> [WHAT NEEDS TO BE DONE]
Leaving the pictures aside, restate all of the data exactly.

> [RECORDED DATA]

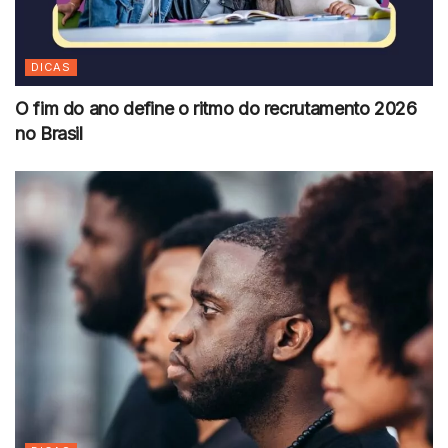
DICAS
O fim do ano define o ritmo do recrutamento 2026
no Brasil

> [EXERCISE RESULT]
DICAS
O fim do ano define o ritmo do recrutamento 2026
no Brasil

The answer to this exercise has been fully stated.